Selain faktor genetik, perubahan situasi sosial (ex: kedatangan penjajah, bahkan kedatangan imigran) dapat menyebabkan peningkatan agresivitas yang signifikan. Kita sekarang hidup di era yang tidak sekejam dulu dan lebih damai dibandingkan periode mana pun dalam sejarah manusia. Jadi apabila anda merasa keadaan sekarang sangat buruk, apalagi kehidupan 3000 tahun yang lalu. Lalu apa yang menyebabkan perubahan ini? Jawabannya terletak pada proses modernisasi dan peradaban melalui pendirian negara berdaulat dan peningkatan prioritas akan HAM. Meskipun manusia sekarang seringkali masih menyukai menonton kekerasan, setidaknya keekrasan tersebut merupakan adegan rekayasa dalam film. Tidak seperti dulu dimana manusia berkumpul di arena dan menonton pertarungan galdioator dan melihat kekerasa yang tidak direkayasa.

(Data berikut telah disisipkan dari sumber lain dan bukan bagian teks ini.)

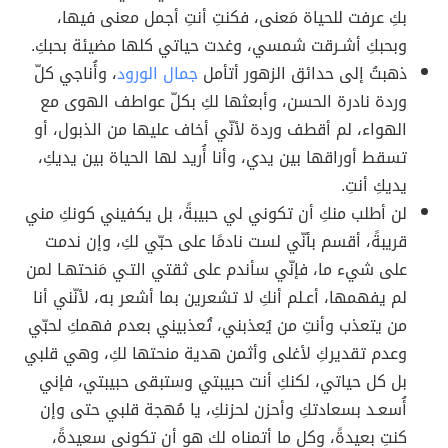
بكِ عرفت للحياة مَعنى، فكنتِ أنتِ أجمل معنى فيها،
وبحبكِ أشـرقت شمسي، وغدت حياتي كلها مضيئة بحبكِ.
ذهبتُ إلى حدائق الزهور أتأمل
جمال الورود
، وأُناجي كلّ
وردة نادرة الحسن، وأبعثها لكِ بكلّ عواطف الهوى مع
الهواء، لم أقطف وردة لأنّي أخاف عليها من الذبول، أو
تسقط أوراقها بين يدي، وأنا أُريد لها الحياة بين يديكِ،
يديكِ أنتِ.
لن أطلب منكِ أن تكوني لي حبيبةً، بل يكفيني كونكِ مني
قريبةً، أقسم بأنّي لست نادمًا على حبّي لكِ، وإن ندمت
على شيء ما، فإنّي سأندم على ثقتي التـي مَنحتهـا لمن
لم يفهمها، أعـلم أنكِ لا تشعرين بما أشعر به، لأنّني أنا
من يتعذب وأنتِ من يُعذبني، تُعذبيني بعدم فهمكِ لحبّي
وعدم تقديركِ لأغلى وأثمن هدية منحتها لكِ، وهي قلبي
بل كل حياتي، لكنكِ أنت حبيبتي وستبقى حبيبتي، فإني
أُسعـد بسعادتكِ وأحزن لحزنكِ، يا مُهجة قلبي حتى وإن
كنتِ بعيدةً، وكل ما أتمناه لك هو أن تكوني سعيدةً،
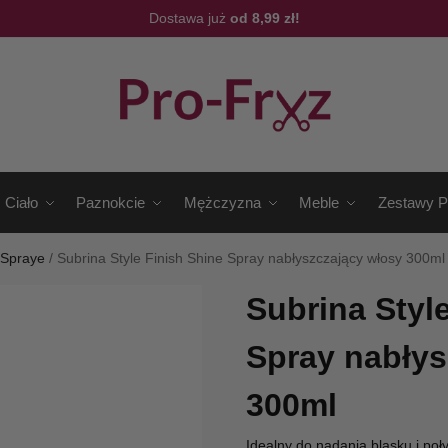
Dostawa już
od 8,99 zł!
Ciało
Paznokcie
Mężczyzna
Meble
Zestawy P
/
Spraye
/
Subrina Style Finish Shine Spray nabłyszczający włosy 300ml
Subrina Styl
Spray nabłys
300ml
Idealny do nadania blasku i poły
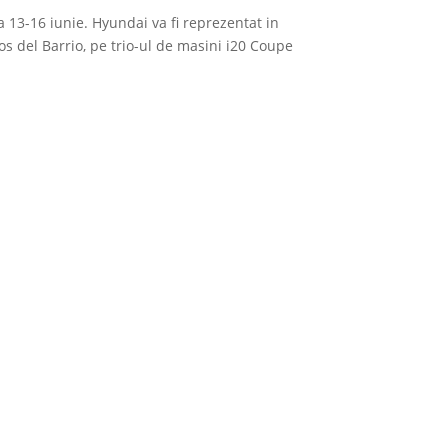
a 13-16 iunie. Hyundai va fi reprezentat in
s del Barrio, pe trio-ul de masini i20 Coupe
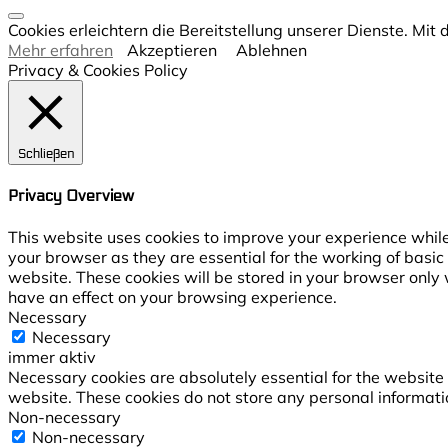
Cookies erleichtern die Bereitstellung unserer Dienste. Mi
Mehr erfahren
Akzeptieren
Ablehnen
Privacy & Cookies Policy
Schließen
Privacy Overview
This website uses cookies to improve your experience while
your browser as they are essential for the working of basic
website. These cookies will be stored in your browser only 
have an effect on your browsing experience.
Necessary
Necessary
immer aktiv
Necessary cookies are absolutely essential for the website t
website. These cookies do not store any personal informati
Non-necessary
Non-necessary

Kemudian, tidak semua masyarakat memiliki kecenderungan yang sama untuk berperang dan bersikap agresif. Terdapat suku-suku primitif yang menjunjung nilai-nilai kooperatif dan kolektivis, dimana mereka memilki tingkat perilaku agresif yang lebih rendah dibandingkan masyarakat Eropa. Suku-suku tertentu, seperti suku Lepcha di Sikkim, suku Pigmi di Afrika Tengah, dan suku Arapesh di Afrika Tengah, New Guinea, hidup dalam kedamaian dengan tindakan agresif yang sangat jarang terjadi.

Dalam suku yang bergantung pada kerja sama untuk kelangsungan hidup kelompok, kemarahan dan agresivitas dianggap berbagaya dan mengganggu, sehingga pelakukan akan dikucilkan dan dihukum. Ketika laki-laki hidup dalam budaya yang tidak memiliki ancaman internal dan eksternal terhadap kelangsungan hidupnya—meskipun secara realistis hal ini jarang terjadi—maka mereka tidak dibesarkan untuk menjadi agresif, dan perbedaan jenis kelamin juga tidak begitu ditekankan (sehingga lebih tinggi tingkat kesetaraan gender).

Manusia pada dasarnya memang memiliki kecenderungan untuk bersikap agresif, tetapi manusia juga melakukan segala cara yang ada untuk mengurangi perwujudan kecenderungan tersebut dalam kelompok mereka (meskipun tidak semua kelompok berusaha sekeras itu untuk menekan agresivitas mereka). Namun mereka akan berperilaku agresif untuk melindungi diri dari agresi musuh. Hal ini menunjukkan bahwa jika agresi manusia merupakan respons yang pasti terhadap rangsangan yang provokatif, maka manusia di semua budaya akan sama agresifnya.

Secara umum, semakin seseorang atau lembaga dihormati dan populer maka semakin besar pula kekuatan mereka untuk mempengaruhi. Konsep ini dapat dikaitkan dengan anak-anak yang melihat orang tua atau orang dewasa lainnya yang mereka kagumi berteriak, menendang, dan bertindak agresif; maka itulah perilaku yang akan mereka tiru. Sebaliknya, anak-anak yang menyaksikan anak-anak berperilaku damai bahkan ketika diprovokasi, maka kecil kemungkinannya mereka akan bereaksi secara agresif saat menghadapi situasi sulit dibandingkan anak-anak yang tidak mendapat panutan baik tersebut. Maka dari itu, ditekankan pentingnya mengekspos anak pada proses dan model observational learning yang baik.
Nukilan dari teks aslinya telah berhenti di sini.